没能如愿,花明驿并不失望,他仍旧平静地回到位置上,将天河坠放到自己膝头。
啧,这睡着凹凸不平的,还不如睡车垫子上。话虽如此,大魔头身上倒是挺暖和,叶落山有些昏昏欲睡,不多时便沉沉睡去。
*
等叶落山睡醒,已是黄昏时分,那时马车刚跑到城门口,那城门一看便有魔族特色,两边各立着持戈和持矛的石人,皆是青面獠牙之相,而那交叉的戈矛之后,长着眼睛的巨大城门正旋转着眼珠观察着周围的一切,马车上的铃铛一响,持戈者和持矛者便撤开戈矛,那城门也如小狗一般眨了两下眼睛,慢慢向两边敞开。
叶落山已经准备好迎接即将到来的视觉冲击,不敢想里面是怎样一派混乱肮脏,尸山血海的景象 ,可出乎意料的是,魔城里面并不血腥,更准确地说,它简直不像一座魔城。
道路两旁种着形似枫树的树木,它们叶子相仿,却比枫树长得更为高大,光看树干更类似竹子,它们就这样枝叶相交,将街道和房屋笼罩在一片穹顶之中,或深或浅的红黄铺展重叠,连绵成一片绚烂的红霞。
试问有哪个魔城会建成这样,完全就是旅游风景区了好吗?!
马车还在慢悠悠地前行,最后在一座府邸前停了下来,这府邸也不像大魔头会住的地方,但事实就是如此,花明驿走了进去,这就是他的“魔宫”。
魔宫中有个巨大的前院,前院右侧种着一颗巨大的,和街道上一样的“枫树”,庞大的树冠几乎遮住了半个院子,飘扬的落叶洒在地上,如同流星一般。
大魔头有个这样风景优美,与其本人严重不符的住宅就够违背常理了,更违背常理的是,这么大一个府邸,竟然一个下人都没有!

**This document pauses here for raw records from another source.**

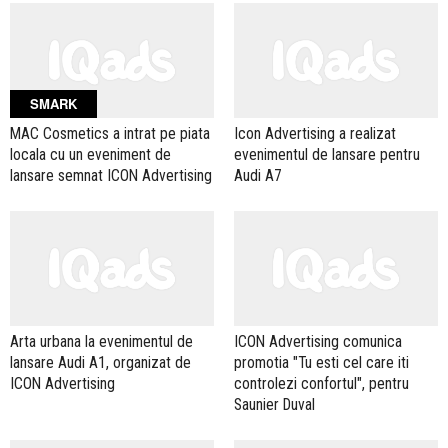
SMARK
MAC Cosmetics a intrat pe piata
Icon Advertising a realizat
locala cu un eveniment de
evenimentul de lansare pentru
lansare semnat ICON Advertising
Audi A7
Arta urbana la evenimentul de
ICON Advertising comunica
lansare Audi A1, organizat de
promotia "Tu esti cel care iti
ICON Advertising
controlezi confortul", pentru
Saunier Duval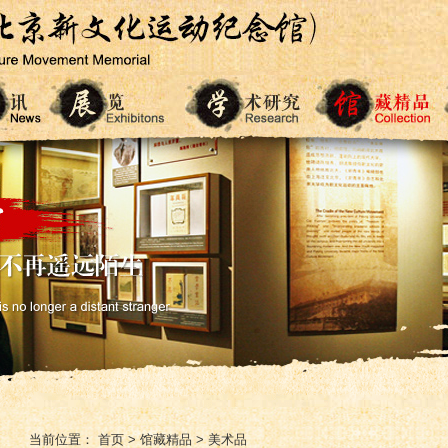
当前位置：
首页
>
馆藏精品
>
美术品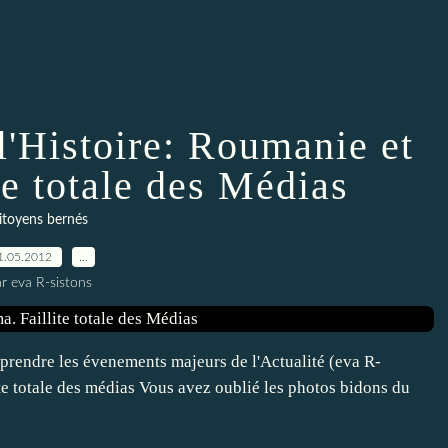
l'Histoire: Roumanie et
te totale des Médias
itoyens bernés
1.05.2012
…
r eva R-sistons
comprendre les évenements majeurs de l'Actualité (eva R-
ite totale des médias Vous avez oublié les photos bidons du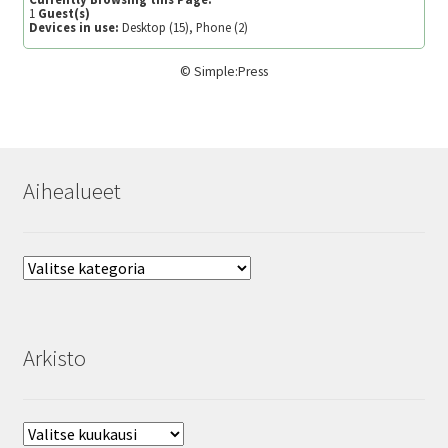
1
Guest(s)
Devices in use:
Desktop (15), Phone (2)
©
Simple:Press
Aihealueet
Aihealueet
Arkisto
Arkisto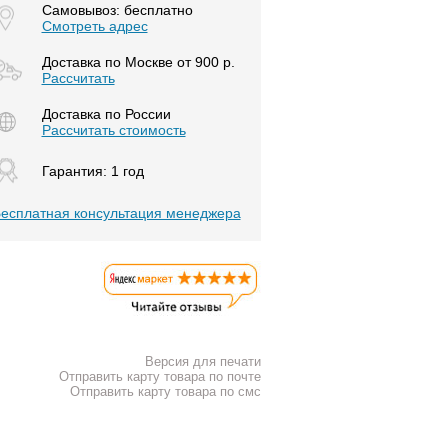
Самовывоз: бесплатно
Смотреть адрес
Доставка по Москве от 900 р.
Расcчитать
Доставка по России
Рассчитать стоимость
Гарантия: 1 год
есплатная консультация менеджера
Версия для печати
Отправить карту товара по почте
Отправить карту товара по смс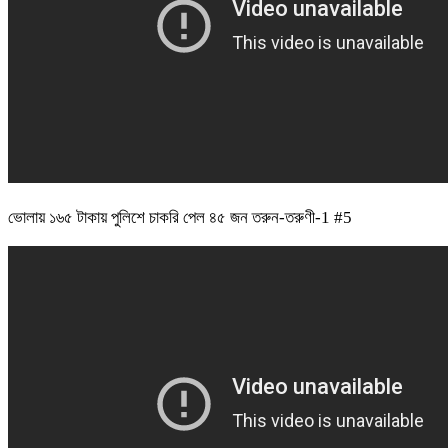
ভোলায় ১৬৫ টাকায় পুলিশে চাকরি পেল ৪৫ জন তরুন-তরুণী-1 #5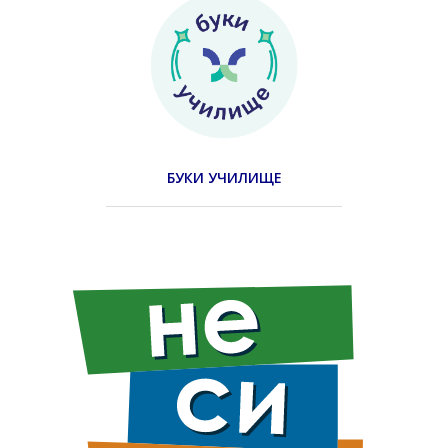
БУКИ УЧИЛИЩЕ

她从没见过这么独立的魔尊!难道不该美人环伺,下人成群,偶尔杀个人解解闷吗?
这一点都不魔尊!
花明驿将她带进屋里,修长的手指拂过她的剑身,像每个剑主检查自己的剑那样自然。天河坠无疑是漂亮的,虽然整体颜色是黑的,但是黑得发亮,仔细看还能看到其中交错混杂的斑斓色泽,犹如星河。
如果忽略她身上细细密密的裂痕的话。
花明驿蹙了蹙眉,坐下还没一会儿呢又拿着她往外走,叶落山已经懒得问他要干嘛了,安安静静地瘫着。
街上行人来往,都十分轻松自如,这让叶落山十分稀奇。
他们竟然不怕花明驿?一般魔界的人见到魔尊,都恨不得把头埋到地里去,这里的居民竟然跟没看见他一样,这是为何?
叶落山的疑惑并没有持续多久,因为花明驿带她来到了一家铁店里。
不会吧!真要给她回炉重造了啊?!她只是有点小瑕疵有点小虚弱而已,万万没到要重开的地步啊!
叶落山挣扎两下,但那点动静几乎可以忽略不计,她只能眼睁睁地看着花明驿将她放在柜台上,而店里将火花打得四处飞溅的老板顶着一张黑炭脸,操着一口粗旷的口音问:“要干啥?”
“给她打一把剑鞘。”花明驿道。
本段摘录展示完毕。